Un dettaglio? Non proprio. Intanto le due funzioni, anche ai sensi della legge 150/2000 che le disciplina, sono radicalmente diverse: più istituzionale la prima, più “ad personam” la seconda. E poi ci sono aspetti contrattuali. Il bando precedente a cui, come abbiamo scritto nei giorni scorsi, non è stato dato seguito, prevedeva un inquadramento ai sensi dell’articolo 110 comma 2 del D.Leg, 267 del 2000, cioè quello che prevede l’affidamento a figure esterne all’organico comunale di incarichi di “elevata professionalità”, mentre l’attuale bando utilizza l’articolo 90 dello stesso decreto, che parla di “uffici posti alle dirette dipendenze del sindaco, del presidente della provincia, della giunta o degli assessori, per l'esercizio delle funzioni di indirizzo e di controllo loro attribuite dalla legge”.

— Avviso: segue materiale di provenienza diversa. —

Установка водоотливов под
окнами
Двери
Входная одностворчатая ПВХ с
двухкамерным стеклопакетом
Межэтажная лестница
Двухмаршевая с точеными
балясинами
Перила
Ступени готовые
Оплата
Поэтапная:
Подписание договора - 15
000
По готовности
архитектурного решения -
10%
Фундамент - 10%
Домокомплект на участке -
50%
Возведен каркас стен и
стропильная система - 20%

È anche per questo differenze profilo che per gli incarichi attribuiti con l’articolo 110 è necessario che il destinatario dell’incarico abbia conseguito la laurea, mentre per l’articolo 90 è sufficiente il diploma. Differente anche il trattamento economico. Il bando “rottamato” prevedeva un compenso “determinato nel rispetto del regime dei minimi tabellari secondo gli importi definiti per i giornalisti professionisti”, mentre il nuovo bando attribuisce la retribuzione della categoria C del contratto degli enti locali, con l’aggiunta di un bonus annuale di 10.000 euro sostitutivo di straordinari e parte accessoria del trattamento economico.

Tecnicismi a parte, che cosa è accaduto per determinare questo inatteso cambio di indirizzo?  Tra le sei le domande presentate tre non avevano i requisiti minimi richiesti dal bando, a cominciare dal titolo di studio. E per gli altri tre è stato lo stesso Canelli a spiegare che dopo il colloquio «nessuno è risultato idoneo». Ecco dunque la scelta di cambiare l’oggetto del bando, in modo da abbassare da un lato la soglia di ingresso, non impedendo a chi già si è presentato per il primo bando di ripresentarsi al secondo, cosa che sarebbe accaduta se questo avesse avuto lo stesso oggetto. Insomma, un cambio di direzione per togliersi di impaccio, e individuare un consulente di comunicazione gradito e corrispondente ai “desiderata” dell’amministrazione.

Il nuovo bando scadrà il 18 settembre, data entro la quale dovranno essere presentate le domande. Sarà poi il sindaco, accertata l’ammissibilità delle stesse, a fare la scelta “in rapporto alle caratteristiche funzioni da coprire nonché del rapporto fiduciario da instaurare”. Possibile, ma non necessaria, la convocazione ad un colloquio.

Si vedrà l’evoluzione dei fatti. Unica cosa certa è la fine della collaborazione con Lalla Negri, la responsabile dell’ufficio stampa che ha accompagnato Canelli nei primi tre anni del mandato e che, silenziosamente come nel suo stile, dal 31 agosto ha lasciato libero l’ufficio.